Недовычеркнутые

Александр Гаррос
17 июля 2006, 00:00

«А может, лучшая победа над временем и тяготеньем — пройти, чтоб не оставить следа, пройти, чтоб не оставить тени…» — это Павел Крусанов цитирует Цветаеву в очерке о музыканте Ордановском, который в 84-м вышел с приятельской дачи со словами: «Кто хочет, тот догонит» — и больше его не видел никто никогда.

Может; но уж точно не в Питере — поди «вычеркнись из зеркал» в городе, где прорехи в ткани реальности заплатаны лоскутами легенд. Тут тени задерживаются: бродят по набережным каналов, проступают на фотоснимках ночного Невского, иногда звонят живым; за триста лет теней накопилось порядком, и поступление новобранцев вряд ли удивляет ветеранов призрачного комьюнити.

Таких теней в «Беспокойниках города Питера» четырнадцать: на каждого по очерку, эссе-воспоминанию с дистанции дружески протянутой руки. Виктор Цой, пьющий одеколон «Бэмби»; русский Сид Вишез Свинья, он же отпрыск золотой балетной фамилии Андрюша Панов, помахивающий со сцены прибором; гений-универсал Курехин — что с того, что он умер в 42, если дух его здесь и автоответчик посмертно отвечает курехинским голосом; художники Новиков и Гоосс, поэты Кривулин и Григорьев… Четырнадцать штриховых набросков ушедших людей, ставших национальными иконами или полузабытых, на фоне города СПб.

В «Беспокойниках…» время действия — пробельная строка русской истории, когда почти всем все было можно и почти никому ничего не нужно; место действия — Петербург, чья сновидчески-бессребренническая оппозиция хищной и вещной Москве, возможно, наивна и преувеличенна, но не вполне лишена оснований.
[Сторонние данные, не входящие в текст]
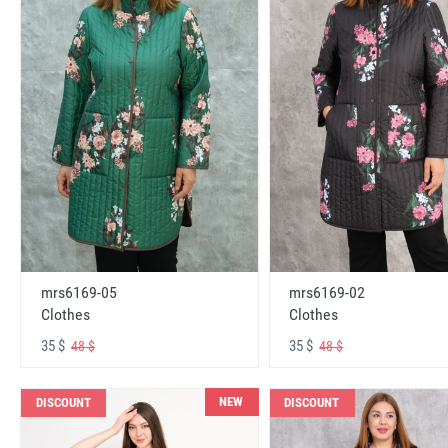
mrs6169-05
mrs6169-02
Clothes
Clothes
35 $
35 $
48 $
48 $
NEW
DISCOUNT
DISCOUNT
Сочетание времени и места делало этих людей отчетливо лишними (невзирая на степень формального успеха) — но оно же и позволяло сохранить взлелеянную в подполе щелястой советской империи неформатность.

Так и ушли они от всех форматов, преждевременной смертью оплатив опыт не вписываемой ни в одну матрицу свободы — и теперь напоминают нам о ней с той стороны.